• [WHAT NEEDS TO BE DONE]:
Within the entries underneath, how many lines include the string "will"? State only the number.

#### RECORD SET ####

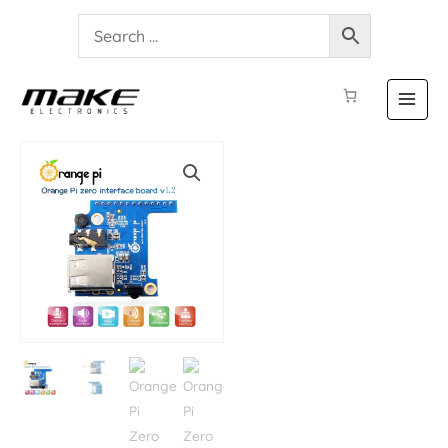
Orange
Pi
Zero
Expansion
Board
quantity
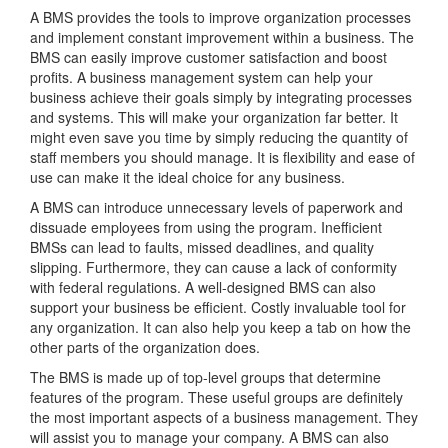
A BMS provides the tools to improve organization processes
and implement constant improvement within a business. The
BMS can easily improve customer satisfaction and boost
profits. A business management system can help your
business achieve their goals simply by integrating processes
and systems. This will make your organization far better. It
might even save you time by simply reducing the quantity of
staff members you should manage. It is flexibility and ease of
use can make it the ideal choice for any business.
A BMS can introduce unnecessary levels of paperwork and
dissuade employees from using the program. Inefficient
BMSs can lead to faults, missed deadlines, and quality
slipping. Furthermore, they can cause a lack of conformity
with federal regulations. A well-designed BMS can also
support your business be efficient. Costly invaluable tool for
any organization. It can also help you keep a tab on how the
other parts of the organization does.
The BMS is made up of top-level groups that determine
features of the program. These useful groups are definitely
the most important aspects of a business management. They
will assist you to manage your company. A BMS can also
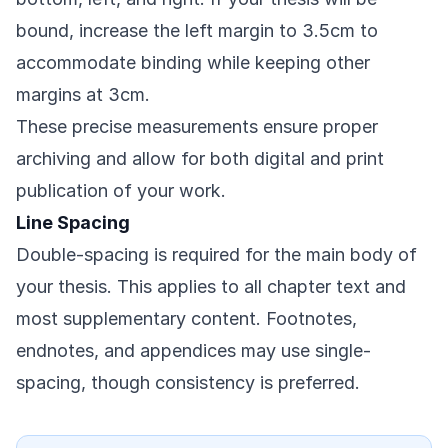
bound, increase the left margin to 3.5cm to
accommodate binding while keeping other
margins at 3cm.
These precise measurements ensure proper
archiving and allow for both digital and print
publication of your work.
Line Spacing
Double-spacing is required for the main body of
your thesis. This applies to all chapter text and
most supplementary content. Footnotes,
endnotes, and appendices may use single-
spacing, though consistency is preferred.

####

• [YOUR SOLUTION]:
2